#### PROVIDED INFORMATION
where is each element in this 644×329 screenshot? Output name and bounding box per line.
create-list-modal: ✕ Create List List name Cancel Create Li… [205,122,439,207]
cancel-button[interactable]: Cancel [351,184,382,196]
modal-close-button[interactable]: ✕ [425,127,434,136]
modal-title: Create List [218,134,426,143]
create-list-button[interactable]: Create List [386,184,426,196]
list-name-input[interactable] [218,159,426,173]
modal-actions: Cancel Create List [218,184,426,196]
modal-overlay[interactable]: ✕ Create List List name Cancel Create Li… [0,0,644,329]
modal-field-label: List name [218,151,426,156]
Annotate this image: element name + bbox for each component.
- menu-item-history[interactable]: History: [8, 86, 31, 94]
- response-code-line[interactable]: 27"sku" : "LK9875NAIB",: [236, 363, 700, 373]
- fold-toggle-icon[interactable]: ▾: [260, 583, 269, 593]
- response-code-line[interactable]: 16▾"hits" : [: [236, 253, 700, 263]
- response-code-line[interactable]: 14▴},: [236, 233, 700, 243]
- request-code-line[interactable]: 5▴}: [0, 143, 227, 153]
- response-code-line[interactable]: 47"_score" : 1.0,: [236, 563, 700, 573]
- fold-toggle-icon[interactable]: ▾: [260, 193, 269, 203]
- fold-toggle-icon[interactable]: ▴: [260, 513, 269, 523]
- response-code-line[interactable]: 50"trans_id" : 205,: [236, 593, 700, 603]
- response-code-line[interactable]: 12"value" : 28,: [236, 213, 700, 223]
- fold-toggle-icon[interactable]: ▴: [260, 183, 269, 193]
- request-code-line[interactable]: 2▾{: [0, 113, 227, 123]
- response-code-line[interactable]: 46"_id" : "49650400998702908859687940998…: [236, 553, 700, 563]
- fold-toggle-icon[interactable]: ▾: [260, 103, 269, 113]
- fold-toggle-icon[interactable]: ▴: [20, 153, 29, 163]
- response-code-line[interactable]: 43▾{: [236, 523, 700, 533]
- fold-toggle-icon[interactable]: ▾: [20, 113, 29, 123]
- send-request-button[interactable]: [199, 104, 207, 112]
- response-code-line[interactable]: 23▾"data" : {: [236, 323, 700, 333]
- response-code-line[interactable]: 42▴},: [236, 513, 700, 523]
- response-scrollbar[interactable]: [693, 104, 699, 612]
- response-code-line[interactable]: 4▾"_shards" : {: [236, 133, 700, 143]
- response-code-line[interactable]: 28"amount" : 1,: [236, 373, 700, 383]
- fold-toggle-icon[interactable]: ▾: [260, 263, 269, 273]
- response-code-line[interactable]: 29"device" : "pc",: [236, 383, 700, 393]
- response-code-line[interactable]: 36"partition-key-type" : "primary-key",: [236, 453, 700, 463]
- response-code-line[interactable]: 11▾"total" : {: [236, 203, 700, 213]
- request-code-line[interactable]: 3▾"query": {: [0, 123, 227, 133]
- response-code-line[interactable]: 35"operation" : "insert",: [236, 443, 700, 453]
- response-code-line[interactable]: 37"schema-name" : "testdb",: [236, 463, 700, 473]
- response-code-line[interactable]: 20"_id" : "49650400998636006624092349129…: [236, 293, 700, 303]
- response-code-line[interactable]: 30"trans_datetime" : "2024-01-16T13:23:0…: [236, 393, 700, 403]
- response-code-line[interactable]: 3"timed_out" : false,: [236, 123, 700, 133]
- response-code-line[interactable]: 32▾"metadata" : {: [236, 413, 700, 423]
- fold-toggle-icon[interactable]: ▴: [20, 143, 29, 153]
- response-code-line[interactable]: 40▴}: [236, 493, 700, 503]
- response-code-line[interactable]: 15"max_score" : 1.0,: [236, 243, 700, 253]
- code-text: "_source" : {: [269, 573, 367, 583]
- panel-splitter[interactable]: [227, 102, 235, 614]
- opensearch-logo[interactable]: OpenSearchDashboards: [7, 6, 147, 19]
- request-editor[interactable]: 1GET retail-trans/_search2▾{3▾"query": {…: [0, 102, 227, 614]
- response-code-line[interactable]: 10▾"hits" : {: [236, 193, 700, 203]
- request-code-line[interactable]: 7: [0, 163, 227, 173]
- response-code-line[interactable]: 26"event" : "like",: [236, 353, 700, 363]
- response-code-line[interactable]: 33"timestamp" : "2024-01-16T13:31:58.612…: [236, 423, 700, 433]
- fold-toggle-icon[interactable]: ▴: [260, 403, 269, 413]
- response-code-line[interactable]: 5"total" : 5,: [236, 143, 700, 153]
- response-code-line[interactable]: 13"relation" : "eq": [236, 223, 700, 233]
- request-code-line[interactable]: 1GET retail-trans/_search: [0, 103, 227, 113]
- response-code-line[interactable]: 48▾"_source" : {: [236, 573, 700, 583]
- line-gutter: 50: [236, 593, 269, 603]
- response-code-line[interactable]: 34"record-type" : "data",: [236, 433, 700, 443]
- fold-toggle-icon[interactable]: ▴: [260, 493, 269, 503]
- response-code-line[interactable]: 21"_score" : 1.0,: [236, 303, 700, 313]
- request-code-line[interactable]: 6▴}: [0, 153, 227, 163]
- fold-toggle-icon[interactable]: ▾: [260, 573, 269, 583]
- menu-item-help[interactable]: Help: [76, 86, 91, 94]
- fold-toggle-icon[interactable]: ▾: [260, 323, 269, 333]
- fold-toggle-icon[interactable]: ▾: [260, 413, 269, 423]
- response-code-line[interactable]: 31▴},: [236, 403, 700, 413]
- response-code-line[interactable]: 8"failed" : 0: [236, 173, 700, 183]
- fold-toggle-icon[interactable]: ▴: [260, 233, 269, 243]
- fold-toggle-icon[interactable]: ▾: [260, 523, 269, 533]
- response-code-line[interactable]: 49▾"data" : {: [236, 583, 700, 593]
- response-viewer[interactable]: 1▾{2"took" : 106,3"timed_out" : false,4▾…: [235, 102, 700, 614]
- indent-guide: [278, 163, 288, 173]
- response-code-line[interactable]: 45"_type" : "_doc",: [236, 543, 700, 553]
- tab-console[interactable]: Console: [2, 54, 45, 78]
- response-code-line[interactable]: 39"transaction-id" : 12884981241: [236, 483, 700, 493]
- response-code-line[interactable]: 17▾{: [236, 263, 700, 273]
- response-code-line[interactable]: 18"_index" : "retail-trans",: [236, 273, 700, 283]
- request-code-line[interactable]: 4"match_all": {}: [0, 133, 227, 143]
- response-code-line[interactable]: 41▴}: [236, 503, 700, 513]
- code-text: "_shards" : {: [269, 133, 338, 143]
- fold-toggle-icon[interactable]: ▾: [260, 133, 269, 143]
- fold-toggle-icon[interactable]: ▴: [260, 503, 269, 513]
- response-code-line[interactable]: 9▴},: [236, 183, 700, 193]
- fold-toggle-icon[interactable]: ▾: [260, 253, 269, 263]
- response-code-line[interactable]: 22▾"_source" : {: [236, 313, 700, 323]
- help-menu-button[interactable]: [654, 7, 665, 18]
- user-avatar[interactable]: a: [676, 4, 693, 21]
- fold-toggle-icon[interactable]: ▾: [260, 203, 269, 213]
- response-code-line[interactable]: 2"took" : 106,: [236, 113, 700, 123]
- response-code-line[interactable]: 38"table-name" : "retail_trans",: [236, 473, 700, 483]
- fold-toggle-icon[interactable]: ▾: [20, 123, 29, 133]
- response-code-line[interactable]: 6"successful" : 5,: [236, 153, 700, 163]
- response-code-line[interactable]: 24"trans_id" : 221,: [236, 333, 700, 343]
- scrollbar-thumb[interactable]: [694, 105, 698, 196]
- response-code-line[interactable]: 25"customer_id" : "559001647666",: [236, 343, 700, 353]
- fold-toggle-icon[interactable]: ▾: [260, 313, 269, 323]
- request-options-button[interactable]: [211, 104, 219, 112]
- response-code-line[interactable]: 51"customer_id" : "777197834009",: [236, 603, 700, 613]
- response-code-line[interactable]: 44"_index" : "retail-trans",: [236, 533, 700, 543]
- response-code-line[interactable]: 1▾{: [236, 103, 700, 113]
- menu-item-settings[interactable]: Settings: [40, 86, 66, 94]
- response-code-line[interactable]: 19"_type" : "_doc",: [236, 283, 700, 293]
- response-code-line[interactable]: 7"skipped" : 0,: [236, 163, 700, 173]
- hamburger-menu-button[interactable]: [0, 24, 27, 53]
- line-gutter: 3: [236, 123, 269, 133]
########
EXERCISE DETAILS:
Among the records, find every line with the word "request" and copy it.

PROBLEM SOLUTION:
- request-code-line[interactable]: 5▴}: [0, 143, 227, 153]
- request-code-line[interactable]: 2▾{: [0, 113, 227, 123]
- send-request-button[interactable]: [199, 104, 207, 112]
- request-code-line[interactable]: 3▾"query": {: [0, 123, 227, 133]
- request-editor[interactable]: 1GET retail-trans/_search2▾{3▾"query": {…: [0, 102, 227, 614]
- request-code-line[interactable]: 7: [0, 163, 227, 173]
- request-code-line[interactable]: 1GET retail-trans/_search: [0, 103, 227, 113]
- request-code-line[interactable]: 6▴}: [0, 153, 227, 163]
- request-code-line[interactable]: 4"match_all": {}: [0, 133, 227, 143]
- request-options-button[interactable]: [211, 104, 219, 112]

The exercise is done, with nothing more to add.